Are Hotels Undervaluing Metasearch?
By Victoria Sweeney
Last updated January 26, 2022
3 min read
An email flashes in a hotel marketers inbox. Their Metasearch report for the month has arrived. They hurriedly flash through, glancing at the key metrics with a touch of nervousness. Finally, their eyes rest on one metric in particular—the Return on Ad Spend. They do the calculations on a scrap of paper and let out a sigh of relief. The figure is lower than the commission for Booking.com. Mission accomplished, money has been saved.
Within this story is the widely held belief that Metasearch is a direct booking tactic. It is a tool to compete with the performance-marketing-savvy OTAs and push down costs. Knowing that a Meta booking can be cheaper than an OTA booking, hotels run their campaigns until the cost is equivalent to the OTA commission. There is common sense in this strategy. However, we argue in this article that this overwhelming focus on direct bookings misses a key benefit of competing on Meta. It stops a guest from booking a competitor hotel.
This begs the question: how does a comparison of rates help a hotel against its competition? A hotel comparison, sure, but a rate comparison? Is Metasearch not targeting the fabled bottom of funnel traffic that have already decided on a hotel? If the visitor clicks on Booking.com’s link, sure it is a commission booking, but it is still a booking nonetheless.

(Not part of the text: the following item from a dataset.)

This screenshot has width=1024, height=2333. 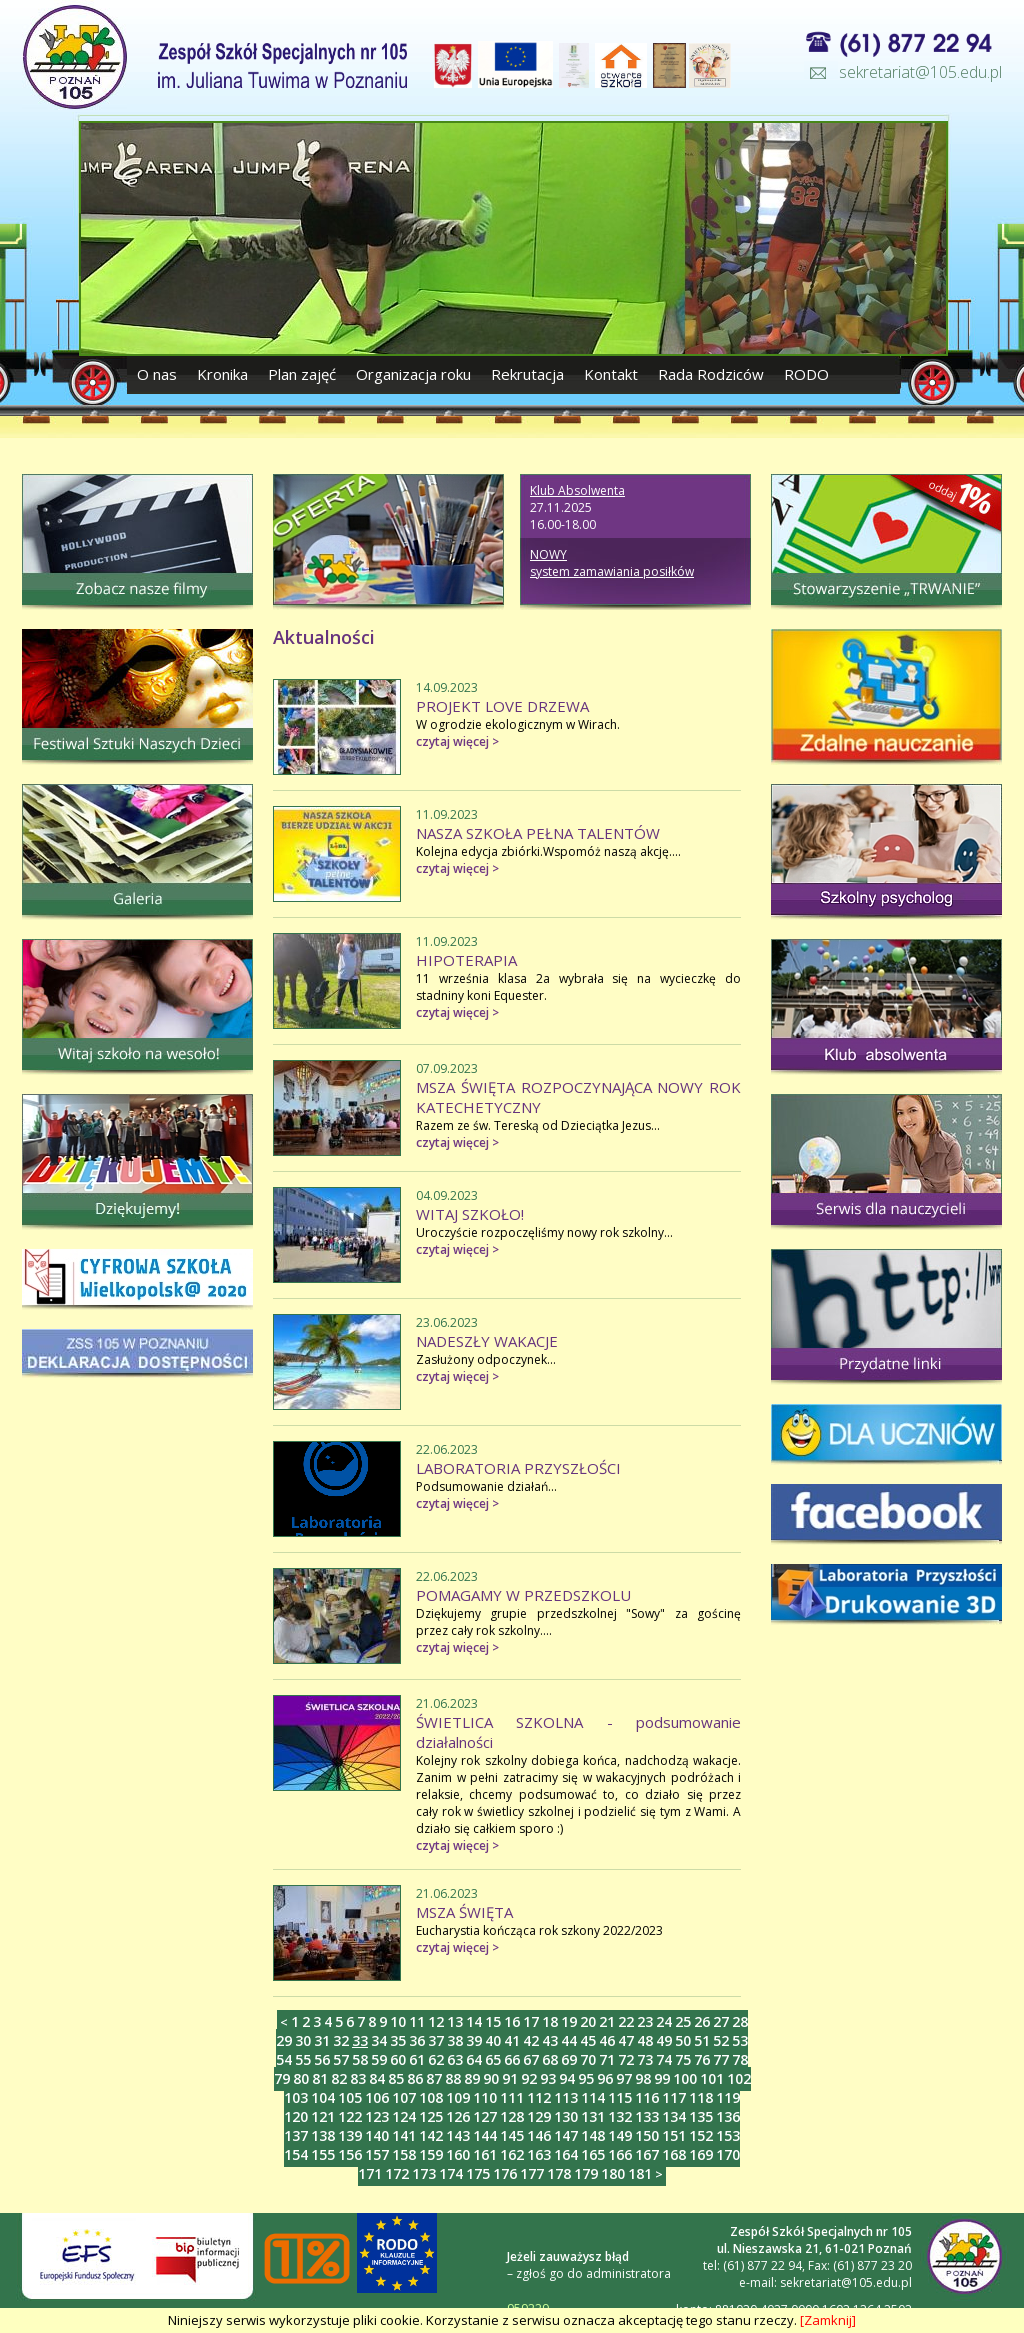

Central to our argument is that a visitor clicking an OTA link often leads to a booking at another hotel, by design. OTAs’ core competitive advantage is their curation of a whole market of hotels. Their function is to compare hotels, suggest hotels, filter hotels, and promote hotels. A single hotel cannot offer the same functions. The OTAs are shameless in (implicitly) communicating this fact.
Take the following example.
1. When you click a Meta link to Booking.com you will not arrive—like on the direct website—in Booking’s “booking engine”. You will not even land on the hotel page. Instead, you land on the search results page, 2 (giant) steps away from starting a booking. In a world of one-click purchases, this is a lot of extra friction.
2. The hotel card makes up only around 21% of the landing screen space and a fraction of the space on the page as a whole. The selected hotel competes with 26 similar listings on this page alone.
“Amsterdam: 477 properties found” is written in a font size that is 15% larger than the hotel name. This is not a mere fact, but perhaps the most important USP of Booking.com. The search box features the strongest colours with its Ikea-esque clash of yellow and blue. Filters, navigation links and (not one but two) map call-outs fill the remaining space.
3. For new visitors, Booking.com even places a tool-tip over the hotel listing to call attention to filters. While we are here, notice that Booking.com now promotes a free taxi ride to win this first time customer (compared to a member who only gets 10% off rental cars).
4. Clicking on “see availability” loads the hotel page in a new tab, this allows a visitor to effortlessly return to the search results rather than go back to Google. Booking.com knows its paying a lot for this visitor and is not going to waste them.
5. Even on the hotel page, the search bar retains its prominent position. A bread-crumb navigation bar highlights links to “Netherlands Hotels”, “Noord-Holland Hotels”, “Amsterdam Hotels” and “Amsterdam City Centre Hotels”.
Notice that the guest isn’t even dropped into the room rates section of the page (that you would expect for a bottom of funnel visitor). Booking.com knows visitors are not fully convinced. Indeed, in our analysis, we see that meta visitors take between 8 and 11 minutes to make a booking (varying by device). That’s not an open and shut case.
6. Curious about the location? If you open the map you are not shown the hotel’s location USPs but are instead barraged with nearby deals. Booking.com even declares that the 3 closest hotels provide “better value than current property.” That kind of messaging alone should make a hotel uncomfortable with losing clicks to Booking.com.
There are three separate links to the map search on the hotel page alone.
7. Hotels.com goes a step further than Booking.com. When exiting the website they push you to consider alternative hotels.
An accident?
OTAs are conversion rate juggernauts. They AB test on a titanic scale. No design decision is by accident. They are carefully calculated moves to capitalise on their strengths (not yours). They communicate subtly, at every step of the way—“do not stop searching.”
The implication is that many people who click on an OTA get sucked back into the top of the funnel. Booking.com is shaking the funnel like a snow globe—some snowflakes sink straight back to the bottom (of the funnel), but others will float around landing in all sorts of places. So long as it remains in the Booking.com sphere, they don’t mind.
What does it mean for hotels?
When a hotel uses Metasearch and wins a visitor’s click, you are not only reducing costs of acquisition, but you’re also increasing the chance that the visitor will book with you and not elsewhere. By controlling the landing experience, you monopolise the space for your hotel. That is a powerful advantage that shouldn’t be wasted.